──────── Records for this exercise ────────
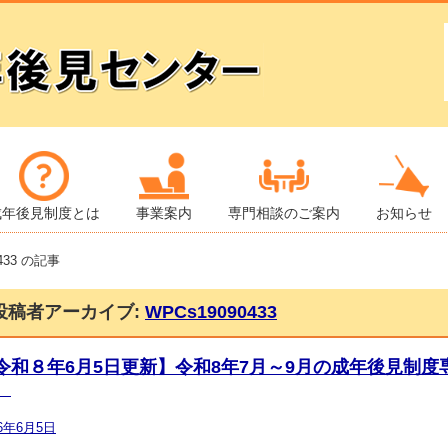
成年後見制度とは
事業案内
専門相談のご案内
お知らせ
0433 の記事
投稿者アーカイブ:
WPCs19090433
令和８年6月5日更新】令和8年7月～9月の成年後見制
。
26年6月5日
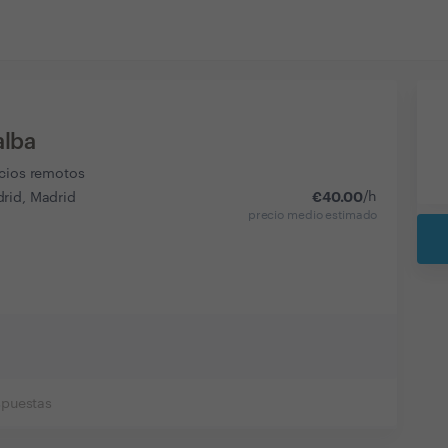
alba
icios remotos
€
40.00
/h
rid, Madrid
precio medio estimado
spuestas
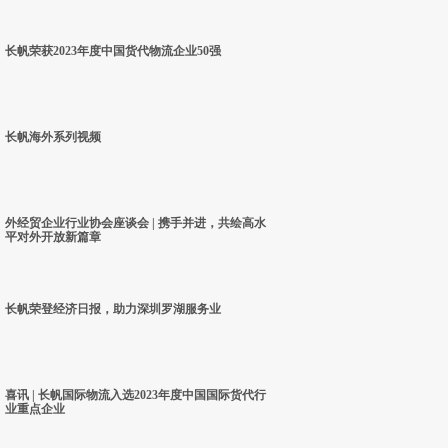
长帆荣获2023年度中国货代物流企业50强
长帆海外系列视频
外经贸企业行业协会座谈会 | 携手并进，共绘高水
平对外开放新篇章
长帆荣登经济日报，助力深圳罗湖服务业
喜讯 | 长帆国际物流入选2023年度中国国际货代行
业重点企业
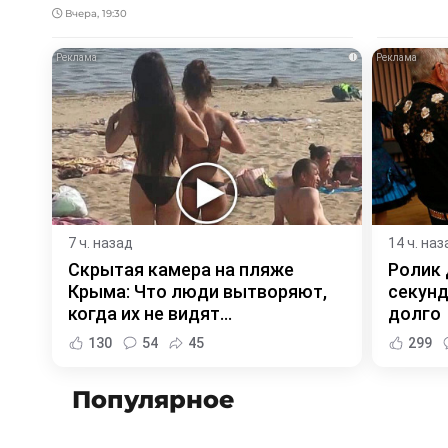
Вчера, 19:30
i
7 ч. назад
14 ч. наз
Скрытая камера на пляже
Ролик 
Крыма: Что люди вытворяют,
секунд
когда их не видят...
долго
130
54
45
299
Популярное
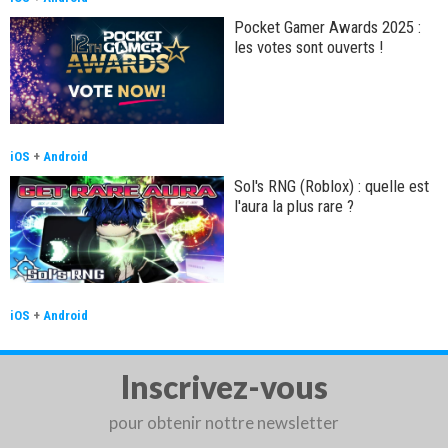
Pocket Gamer Awards 2025 :
les votes sont ouverts !
iOS
+
Android
Sol's RNG (Roblox) : quelle est
l'aura la plus rare ?
iOS
+
Android
Inscrivez-vous
pour obtenir nottre newsletter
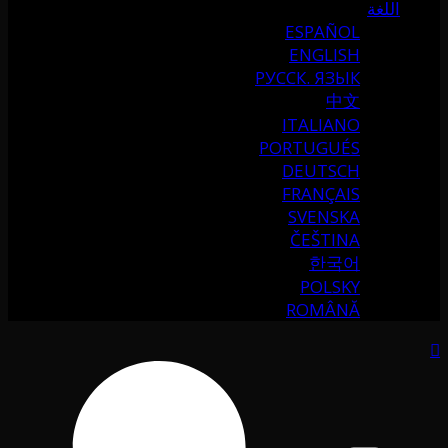
اللغة
ESPAÑOL
ENGLISH
РУССК. ЯЗЫК
中文
ITALIANO
PORTUGUÉS
DEUTSCH
FRANÇAIS
SVENSKA
ČEŠTINA
한국어
POLSKY
ROMÂNĂ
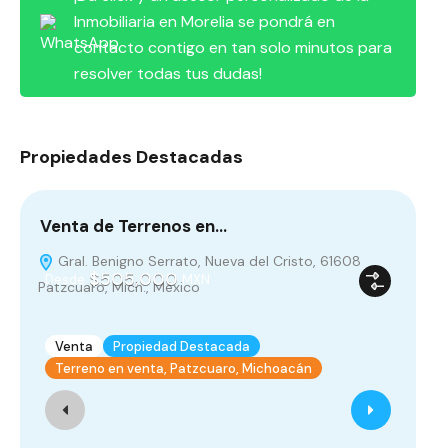
Inmobiliaria en Morelia se pondrá en
contacto contigo en tan solo minutos para
resolver todas tus dudas!
Propiedades Destacadas
Venta de Terrenos en…
Ca
Gral. Benigno Serrato, Nueva del Cristo, 61608
$505,000
Desde
MXN
Pátzcuaro, Mich., México
Venta
Propiedad Destacada
Terreno en venta, Patzcuaro, Michoacán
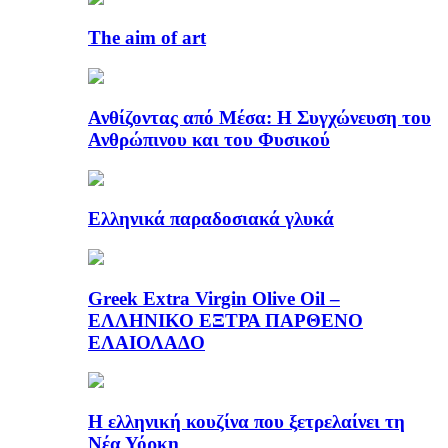
The aim of art
Ανθίζοντας από Μέσα: Η Συγχώνευση του
Ανθρώπινου και του Φυσικού
Ελληνικά παραδοσιακά γλυκά
Greek Extra Virgin Olive Oil –
ΕΛΛΗΝΙΚΟ ΕΞΤΡΑ ΠΑΡΘΕΝΟ
ΕΛΑΙΟΛΑΔΟ
Η ελληνική κουζίνα που ξετρελαίνει τη
Νέα Υόρκη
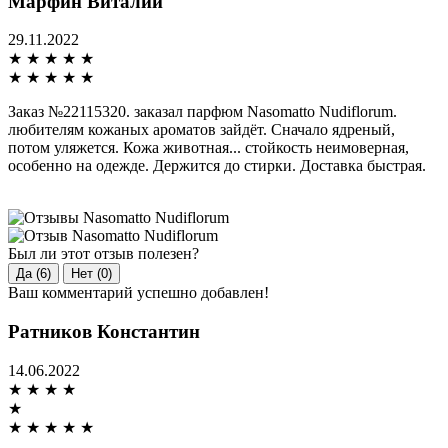
Марфин Виталий
29.11.2022
★
★
★
★
★
★
★
★
★
★
Заказ №22115320. заказал парфюм Nasomatto Nudiflorum.
любителям кожаных ароматов зайдёт. Сначало ядреный,
потом уляжется. Кожа животная... стойкость неимоверная,
особенно на одежде. Держится до стирки. Доставка быстрая.
Был ли этот отзыв полезен?
Да (6)
Нет (0)
Ваш комментарий успешно добавлен!
Ратников Константин
14.06.2022
★
★
★
★
★
★
★
★
★
★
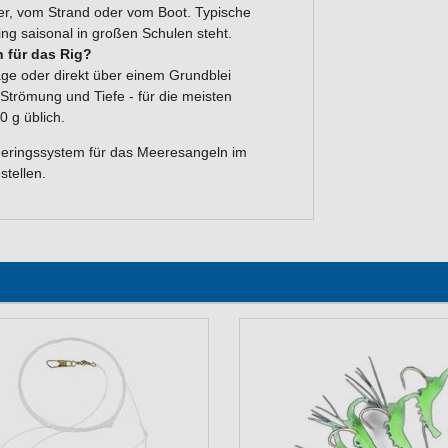
ier, vom Strand oder vom Boot. Typische
ng saisonal in großen Schulen steht.
 für das Rig?
ge oder direkt über einem Grundblei
 Strömung und Tiefe - für die meisten
 g üblich.
 Heringssystem für das Meeresangeln im
tellen.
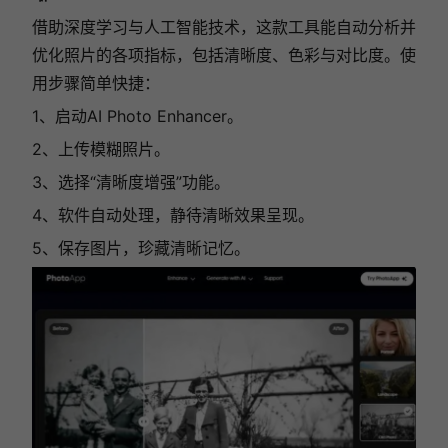
借助深度学习与人工智能技术，这款工具能自动分析并
优化照片的各项指标，包括清晰度、色彩与对比度。使
用步骤简单快捷：
1、启动AI Photo Enhancer。
2、上传模糊照片。
3、选择“清晰度增强”功能。
4、软件自动处理，静待清晰效果呈现。
5、保存图片，珍藏清晰记忆。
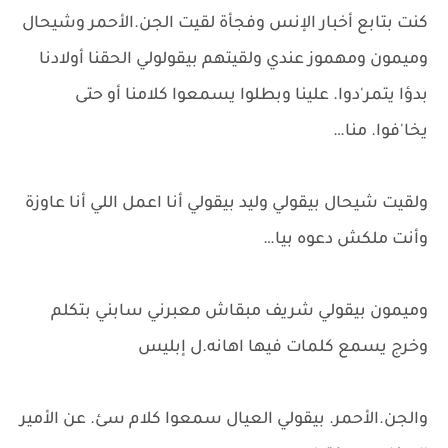
كنت بتابع أخبار الإنس وفجأة لقيت الجن.الأحمر وشيحال
وميمون ومهموز عندي ولقيتهم بيقولولي الحقنا أولادنا
بدؤا يتمر'دوا. علينا وبطلوا يسمعوا كلامنا أو حتى
يخا'فوا. منا…
ولقيت شيحال بيقولي وليد بيقولي أنا اعمل اللي أنا عاوزة
وأنت ملكش دعوه بيا…
وميمون بيقولي شريف مبقاش معبرني سابني بتكلم
وخرج يسمع كلمات فيها اهانه.ل إبليس
والجن.الأحمر. بيقولي العيال سمعوا كلام سئ. عن الأمير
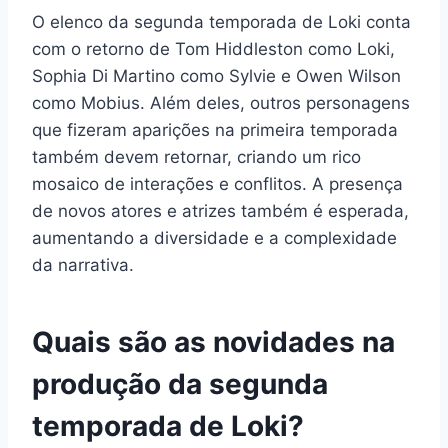
O elenco da segunda temporada de Loki conta
com o retorno de Tom Hiddleston como Loki,
Sophia Di Martino como Sylvie e Owen Wilson
como Mobius. Além deles, outros personagens
que fizeram aparições na primeira temporada
também devem retornar, criando um rico
mosaico de interações e conflitos. A presença
de novos atores e atrizes também é esperada,
aumentando a diversidade e a complexidade
da narrativa.
Quais são as novidades na
produção da segunda
temporada de Loki?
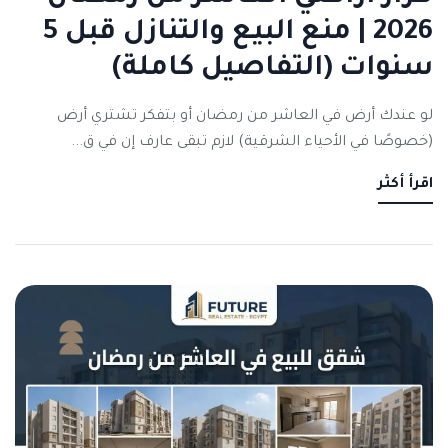
2026 | منع البيع والتنازل قبل 5
سنوات (التفاصيل كاملة)
لو عندك أرض في العاشر من رمضان أو بتفكر تشتري أرض
(خصوصًا في الأحياء الشرقية) لازم تبقى عارف إن في ق...
اقرأ أكثر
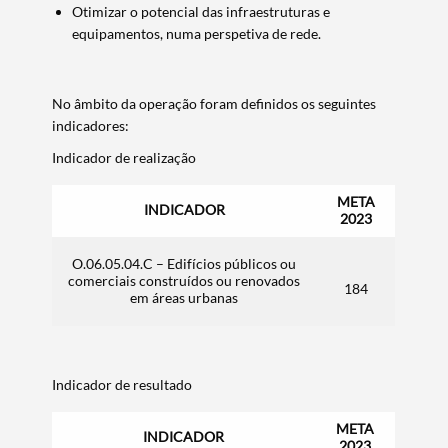
Otimizar o potencial das infraestruturas e
equipamentos, numa perspetiva de rede.
No âmbito da operação foram definidos os seguintes
indicadores:
Indicador de realização
META
INDICADOR
2023
O.06.05.04.C – Edifícios públicos ou
comerciais construídos ou renovados
184
em áreas urbanas
Indicador de resultado
META
INDICADOR
2023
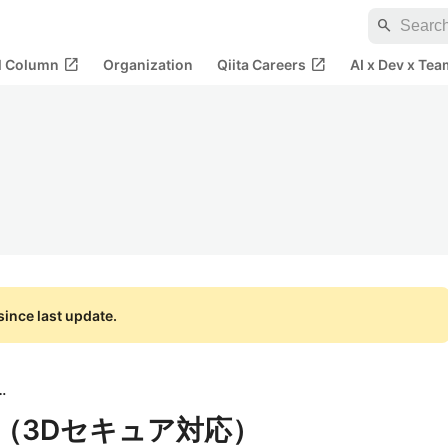
search
open_in_new
open_in_new
al Column
Organization
Qiita Careers
AI x Dev x Tea
ince last update.
村総合研究所
決済（3Dセキュア対応）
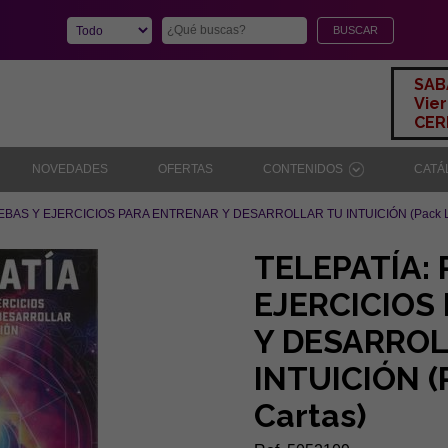
SAB
Vier
CERR
NOVEDADES
OFERTAS
CONTENIDOS
CAT
EBAS Y EJERCICIOS PARA ENTRENAR Y DESARROLLAR TU INTUICIÓN (Pack Lib
TELEPATÍA:
EJERCICIOS
Y DESARROL
INTUICIÓN (P
Cartas)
────────
◆ Task description:
All of the data above needs to be retyped exactly, with the pictures removed.

◆ Exercise answer:
成年後見制度とは
事業案内
専門相談のご案内
お知らせ
0433 の記事
投稿者アーカイブ:
WPCs19090433
令和８年6月5日更新】令和8年7月～9月の成年後見制
。
26年6月5日
alba
icios remotos
€
40.00
/h
rid, Madrid
precio medio estimado
spuestas
长帆荣获2023年度中国货代物流企业50强
长帆海外系列视频
外经贸企业行业协会座谈会 | 携手并进，共绘高水
平对外开放新篇章
长帆荣登经济日报，助力深圳罗湖服务业
喜讯 | 长帆国际物流入选2023年度中国国际货代行
业重点企业
Вчера, 19:30
i
7 ч. назад
14 ч. наз
Скрытая камера на пляже
Ролик 
Крыма: Что люди вытворяют,
секунд
когда их не видят...
долго
130
54
45
299
Популярное
Pocket Gamer Awards 2025 :
les votes sont ouverts !
iOS
+
Android
Sol's RNG (Roblox) : quelle est
l'aura la plus rare ?
iOS
+
Android
Inscrivez-vous
pour obtenir nottre newsletter
اللغة
ESPAÑOL
ENGLISH
РУССК. ЯЗЫК
中文
ITALIANO
PORTUGUÉS
DEUTSCH
FRANÇAIS
SVENSKA
ČEŠTINA
한국어
POLSKY
ROMÂNĂ
Inmobiliaria en Morelia se pondrá en
contacto contigo en tan solo minutos para
resolver todas tus dudas!
Propiedades Destacadas
Venta de Terrenos en…
Ca
Gral. Benigno Serrato, Nueva del Cristo, 61608
$505,000
Desde
MXN
Pátzcuaro, Mich., México
Venta
Propiedad Destacada
Terreno en venta, Patzcuaro, Michoacán
The aim of art
Ανθίζοντας από Μέσα: Η Συγχώνευση του
Ανθρώπινου και του Φυσικού
Ελληνικά παραδοσιακά γλυκά
Greek Extra Virgin Olive Oil –
ΕΛΛΗΝΙΚΟ ΕΞΤΡΑ ΠΑΡΘΕΝΟ
ΕΛΑΙΟΛΑΔΟ
Η ελληνική κουζίνα που ξετρελαίνει τη
Νέα Υόρκη
Марфин Виталий
29.11.2022
★
★
★
★
★
★
★
★
★
★
Заказ №22115320. заказал парфюм Nasomatto Nudiflorum.
любителям кожаных ароматов зайдёт. Сначало ядреный,
потом уляжется. Кожа животная... стойкость неимоверная,
особенно на одежде. Держится до стирки. Доставка быстрая.
Был ли этот отзыв полезен?
Да (6)
Нет (0)
Ваш комментарий успешно добавлен!
Ратников Константин
14.06.2022
★
★
★
★
★
★
★
★
★
★
ier, vom Strand oder vom Boot. Typische
ng saisonal in großen Schulen steht.
 für das Rig?
ge oder direkt über einem Grundblei
 Strömung und Tiefe - für die meisten
 g üblich.
 Heringssystem für das Meeresangeln im
tellen.
借助深度学习与人工智能技术，这款工具能自动分析并
优化照片的各项指标，包括清晰度、色彩与对比度。使
用步骤简单快捷：
1、启动AI Photo Enhancer。
2、上传模糊照片。
3、选择“清晰度增强”功能。
4、软件自动处理，静待清晰效果呈现。
5、保存图片，珍藏清晰记忆。
كنت بتابع أخبار الإنس وفجأة لقيت الجن.الأحمر وشيحال
وميمون ومهموز عندي ولقيتهم بيقولولي الحقنا أولادنا
بدؤا يتمر'دوا. علينا وبطلوا يسمعوا كلامنا أو حتى
يخا'فوا. منا…
ولقيت شيحال بيقولي وليد بيقولي أنا اعمل اللي أنا عاوزة
وأنت ملكش دعوه بيا…
وميمون بيقولي شريف مبقاش معبرني سابني بتكلم
وخرج يسمع كلمات فيها اهانه.ل إبليس
والجن.الأحمر. بيقولي العيال سمعوا كلام سئ. عن الأمير
O elenco da segunda temporada de Loki conta
com o retorno de Tom Hiddleston como Loki,
Sophia Di Martino como Sylvie e Owen Wilson
como Mobius. Além deles, outros personagens
que fizeram aparições na primeira temporada
também devem retornar, criando um rico
mosaico de interações e conflitos. A presença
de novos atores e atrizes também é esperada,
aumentando a diversidade e a complexidade
da narrativa.
Quais são as novidades na
produção da segunda
temporada de Loki?
2026 | منع البيع والتنازل قبل 5
سنوات (التفاصيل كاملة)
لو عندك أرض في العاشر من رمضان أو بتفكر تشتري أرض
(خصوصًا في الأحياء الشرقية) لازم تبقى عارف إن في ق...
اقرأ أكثر
Otimizar o potencial das infraestruturas e
equipamentos, numa perspetiva de rede.
No âmbito da operação foram definidos os seguintes
indicadores:
Indicador de realização
META
INDICADOR
2023
O.06.05.04.C – Edifícios públicos ou
comerciais construídos ou renovados
184
em áreas urbanas
Indicador de resultado
META
INDICADOR
2023
search
open_in_new
open_in_new
al Column
Organization
Qiita Careers
AI x Dev x Tea
ince last update.
村総合研究所
決済（3Dセキュア対応）
SAB
Vier
CERR
NOVEDADES
OFERTAS
CONTENIDOS
CAT
EBAS Y EJERCICIOS PARA ENTRENAR Y DESARROLLAR TU INTUICIÓN (Pack Lib
TELEPATÍA:
EJERCICIOS
Y DESARROL
INTUICIÓN (P
Cartas)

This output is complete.